REQUIRED ACTION: Every line from the one with "pueden incluir información" through the last line below should be repeated exactly; pictures stay out of the copy.

Dataset excerpts

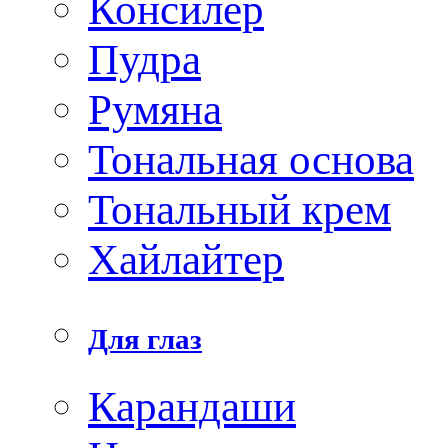
Консилер
Пудра
Румяна
Тональная основа
Тональный крем
Хайлайтер
Для глаз
Карандаши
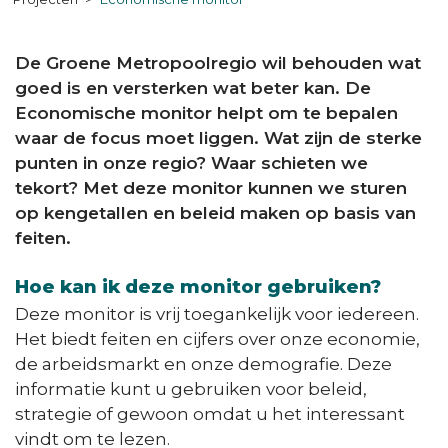
De Groene Metropoolregio wil behouden wat
goed is en versterken wat beter kan. De
Economische monitor helpt om te bepalen
waar de focus moet liggen. Wat zijn de sterke
punten in onze regio? Waar schieten we
tekort? Met deze monitor kunnen we sturen
op kengetallen en beleid maken op basis van
feiten.
Hoe kan ik deze monitor gebruiken?
Deze monitor is vrij toegankelijk voor iedereen.
Het biedt feiten en cijfers over onze economie,
de arbeidsmarkt en onze demografie. Deze
informatie kunt u gebruiken voor beleid,
strategie of gewoon omdat u het interessant
vindt om te lezen.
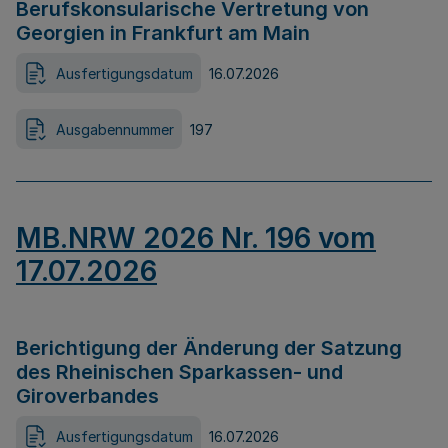
Berufskonsularische Vertretung von
Georgien in Frankfurt am Main
Ausfertigungsdatum
16.07.2026
Ausgabennummer
197
MB.NRW 2026 Nr. 196 vom
17.07.2026
Berichtigung der Änderung der Satzung
des Rheinischen Sparkassen- und
Giroverbandes
Ausfertigungsdatum
16.07.2026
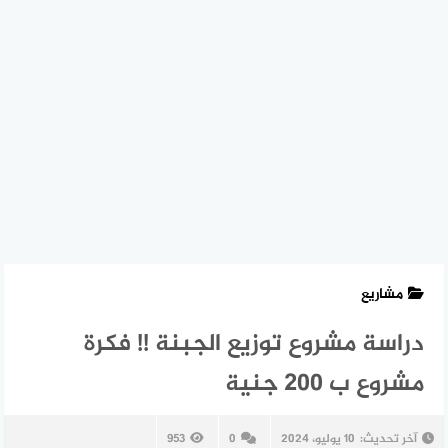
مشاريع
دراسة مشروع توزيع الجبنة !! فكرة
مشروع ب 200 جنية
آخر تحديث:
10 يوليو، 2024
0
953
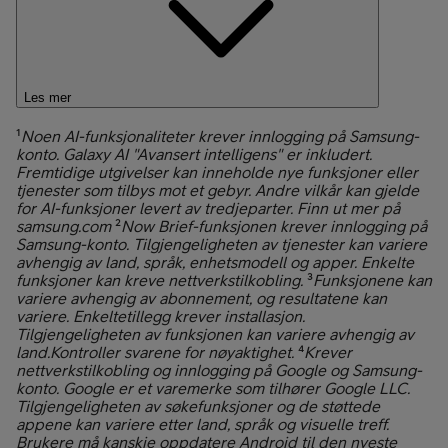
Les mer
¹
Noen AI-funksjonaliteter krever innlogging på Samsung-
konto. Galaxy AI "Avansert intelligens" er inkludert.
Fremtidige utgivelser kan inneholde nye funksjoner eller
tjenester som tilbys mot et gebyr. Andre vilkår kan gjelde
for AI-funksjoner levert av tredjeparter. Finn ut mer på
samsung.com
²
Now Brief-funksjonen krever innlogging på
Samsung-konto. Tilgjengeligheten av tjenester kan variere
avhengig av land, språk, enhetsmodell og apper. Enkelte
funksjoner kan kreve nettverkstilkobling.
³
Funksjonene kan
variere avhengig av abonnement, og resultatene kan
variere. Enkeltetillegg krever installasjon.
Tilgjengeligheten av funksjonen kan variere avhengig av
land.Kontroller svarene for nøyaktighet.
⁴
Krever
nettverkstilkobling og innlogging på Google og Samsung-
konto. Google er et varemerke som tilhører Google LLC.
Tilgjengeligheten av søkefunksjoner og de støttede
appene kan variere etter land, språk og visuelle treff.
Brukere må kanskje oppdatere Android til den nyeste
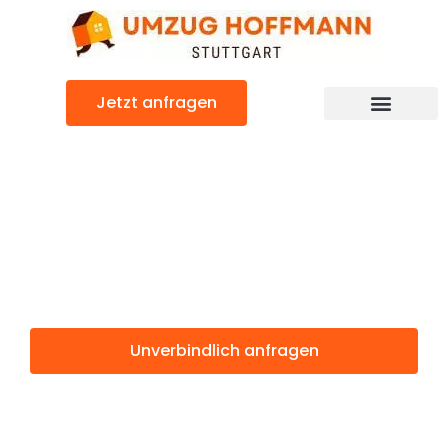
Zum
Inhalt
springen
Jetzt anfragen
Günstiger Saarbrücken Umzug
Umzug Stuttgart
Saarbrücken
Unverbindlich anfragen
Weitere Informationen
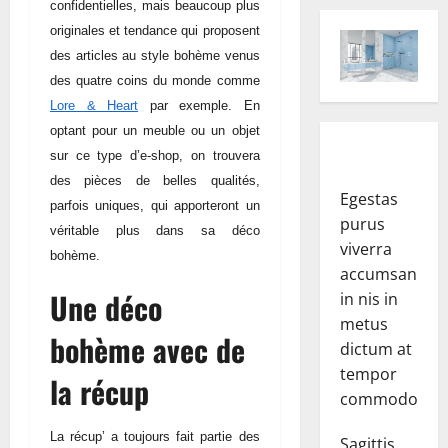
confidentielles, mais beaucoup plus
originales et tendance qui proposent
des articles au style bohème venus
des quatre coins du monde comme
Lore & Heart
par exemple. En
optant pour un meuble ou un objet
sur ce type d’e-shop, on trouvera
des pièces de belles qualités,
Egestas
parfois uniques, qui apporteront un
purus
véritable plus dans sa déco
viverra
bohème.
accumsan
Une déco
in nis in
metus
bohème avec de
dictum at
tempor
la récup
commodo.
La récup’ a toujours fait partie des
Sagittis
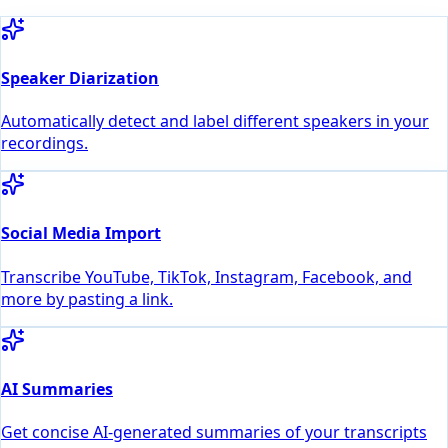
Speaker Diarization
Automatically detect and label different speakers in your
recordings.
Social Media Import
Transcribe YouTube, TikTok, Instagram, Facebook, and
more by pasting a link.
AI Summaries
Get concise AI-generated summaries of your transcripts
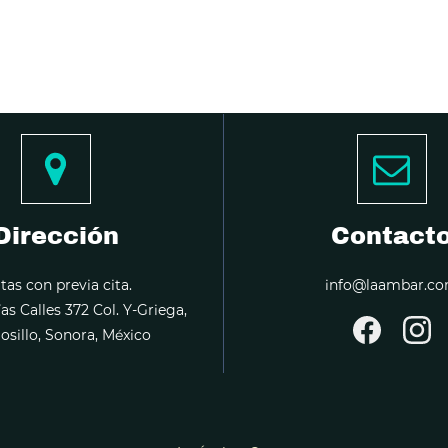
Dirección
Contact
itas con previa cita.
info@laambar.c
ías Calles 372 Col. Y-Griega,
sillo, Sonora, México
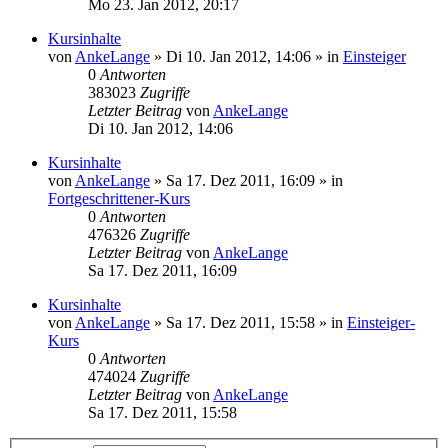
Mo 23. Jan 2012, 20:17
Kursinhalte
von
AnkeLange
»
Di 10. Jan 2012, 14:06
» in
Einsteiger
0
Antworten
383023
Zugriffe
Letzter Beitrag
von
AnkeLange
Di 10. Jan 2012, 14:06
Kursinhalte
von
AnkeLange
»
Sa 17. Dez 2011, 16:09
» in
Fortgeschrittener-Kurs
0
Antworten
476326
Zugriffe
Letzter Beitrag
von
AnkeLange
Sa 17. Dez 2011, 16:09
Kursinhalte
von
AnkeLange
»
Sa 17. Dez 2011, 15:58
» in
Einsteiger-
Kurs
0
Antworten
474024
Zugriffe
Letzter Beitrag
von
AnkeLange
Sa 17. Dez 2011, 15:58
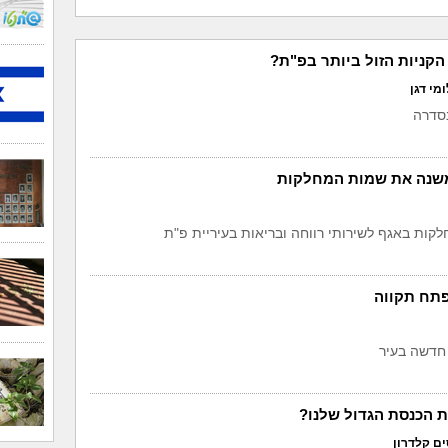
הקניות הזול ביותר בפ"ת?
מי דגן
סדרה
משנה את שמות המחלקות
לקות באגף לשירותי רווחה ובריאות בעיריית פ"ת
פתח תקווה
 חדשה בעיר
ת הכנסת הגדול שלנו?
ים קלדרון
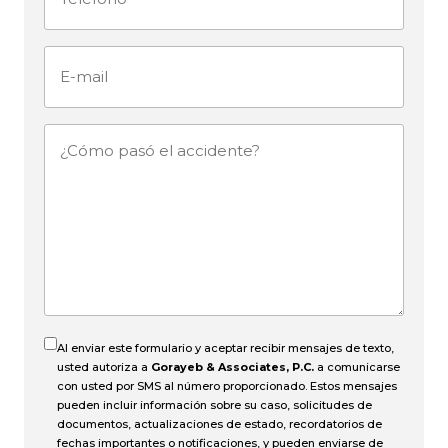
E-
mail
¿Cómo
pasó
el
accidente?
Al enviar este formulario y aceptar recibir mensajes de texto,
usted autoriza a
Gorayeb & Associates, P.C.
a comunicarse
con usted por SMS al número proporcionado. Estos mensajes
pueden incluir información sobre su caso, solicitudes de
documentos, actualizaciones de estado, recordatorios de
fechas importantes o notificaciones, y pueden enviarse de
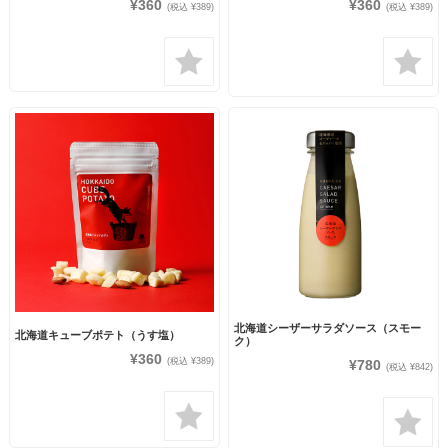
¥360
¥360
(税込 ¥389)
(税込 ¥389)
北海道シーザーサラダソース（スモー
北海道キューブポテト（うす塩）
ク）
¥360
(税込 ¥389)
¥780
(税込 ¥842)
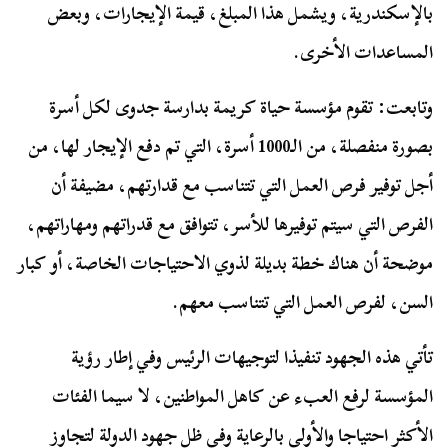
بالإسكندرية، ويشمل هذا المبلغ، قيمة الإيجارات، وبعض
المساعدات الأخرى.
وتابعت: تقوم مؤسسة حياة كريمة بدارسة جدوى لكل أسرة
بصورة منفصلة، من الـ1000 أسرة، التي تم دفع الإيجار لها، من
أجل توفير فرص العمل التي تتناسب مع قدارتهم، مضيفة أن
الفرص التي سيتم توفيرها للأسر، تتوافق مع قدراتهم ومهاراتهم،
موضحة أن هناك خطة بديلة لذوي الاحتياجات الخاصة، أو كبار
السن، لفرص العمل التي تتناسب معهم.
تأتي هذه الجهود تنفيذا لتوجيهات الرئيس وفي إطار رؤية
المؤسسة لرفع العبء عن كاهل المواطنين، لا سيما الفئات
الأكثر احتياجا والأولى بالرعاية وفي ظل جهود الدولة لتجاوز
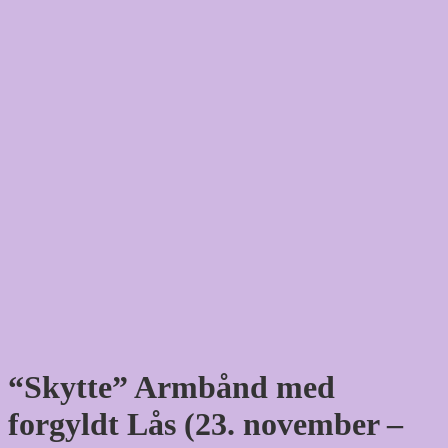
“Skytte” Armbånd med
forgyldt Lås (23. november –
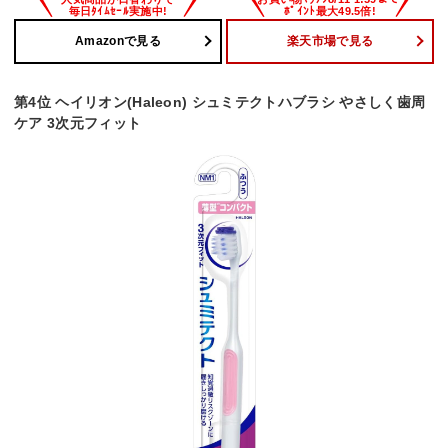
Amazonで見る
楽天市場で見る
第4位 ヘイリオン(Haleon) シュミテクトハブラシ やさしく歯周
ケア 3次元フィット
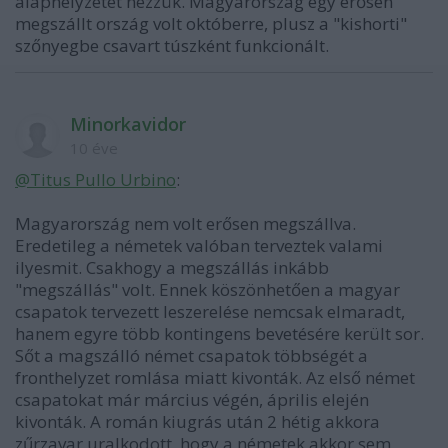
alaphelyzetet nézzük. Magyarország egy erősen
megszállt ország volt októberre, plusz a "kishorti"
szőnyegbe csavart túszként funkcionált.
Minorkavidor
10 éve
@Titus Pullo Urbino
:
Magyarország nem volt erősen megszállva.
Eredetileg a németek valóban terveztek valami
ilyesmit. Csakhogy a megszállás inkább
"megszállás" volt. Ennek köszönhetően a magyar
csapatok tervezett leszerelése nemcsak elmaradt,
hanem egyre több kontingens bevetésére került sor.
Sőt a magszálló német csapatok többségét a
fronthelyzet romlása miatt kivonták. Az első német
csapatokat már március végén, április elején
kivonták. A román kiugrás után 2 hétig akkora
zűrzavar uralkodott, hogy a németek akkor sem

ANSWER FOR THE TASK:
pueden incluir información sobre su caso, solicitudes de
documentos, actualizaciones de estado, recordatorios de
fechas importantes o notificaciones, y pueden enviarse de
¥360
¥360
(税込 ¥389)
(税込 ¥389)
北海道シーザーサラダソース（スモー
北海道キューブポテト（うす塩）
ク）
¥360
(税込 ¥389)
¥780
(税込 ¥842)
بالإسكندرية، ويشمل هذا المبلغ، قيمة الإيجارات، وبعض
المساعدات الأخرى.
وتابعت: تقوم مؤسسة حياة كريمة بدارسة جدوى لكل أسرة
بصورة منفصلة، من الـ1000 أسرة، التي تم دفع الإيجار لها، من
أجل توفير فرص العمل التي تتناسب مع قدارتهم، مضيفة أن
الفرص التي سيتم توفيرها للأسر، تتوافق مع قدراتهم ومهاراتهم،
موضحة أن هناك خطة بديلة لذوي الاحتياجات الخاصة، أو كبار
السن، لفرص العمل التي تتناسب معهم.
تأتي هذه الجهود تنفيذا لتوجيهات الرئيس وفي إطار رؤية
المؤسسة لرفع العبء عن كاهل المواطنين، لا سيما الفئات
الأكثر احتياجا والأولى بالرعاية وفي ظل جهود الدولة لتجاوز
“Skytte” Armbånd med
forgyldt Lås (23. november –
Amazonで見る
楽天市場で見る
第4位 ヘイリオン(Haleon) シュミテクトハブラシ やさしく歯周
ケア 3次元フィット
alaphelyzetet nézzük. Magyarország egy erősen
megszállt ország volt októberre, plusz a "kishorti"
szőnyegbe csavart túszként funkcionált.
Minorkavidor
10 éve
@Titus Pullo Urbino
:
Magyarország nem volt erősen megszállva.
Eredetileg a németek valóban terveztek valami
ilyesmit. Csakhogy a megszállás inkább
"megszállás" volt. Ennek köszönhetően a magyar
csapatok tervezett leszerelése nemcsak elmaradt,
hanem egyre több kontingens bevetésére került sor.
Sőt a magszálló német csapatok többségét a
fronthelyzet romlása miatt kivonták. Az első német
csapatokat már március végén, április elején
kivonták. A román kiugrás után 2 hétig akkora
zűrzavar uralkodott, hogy a németek akkor sem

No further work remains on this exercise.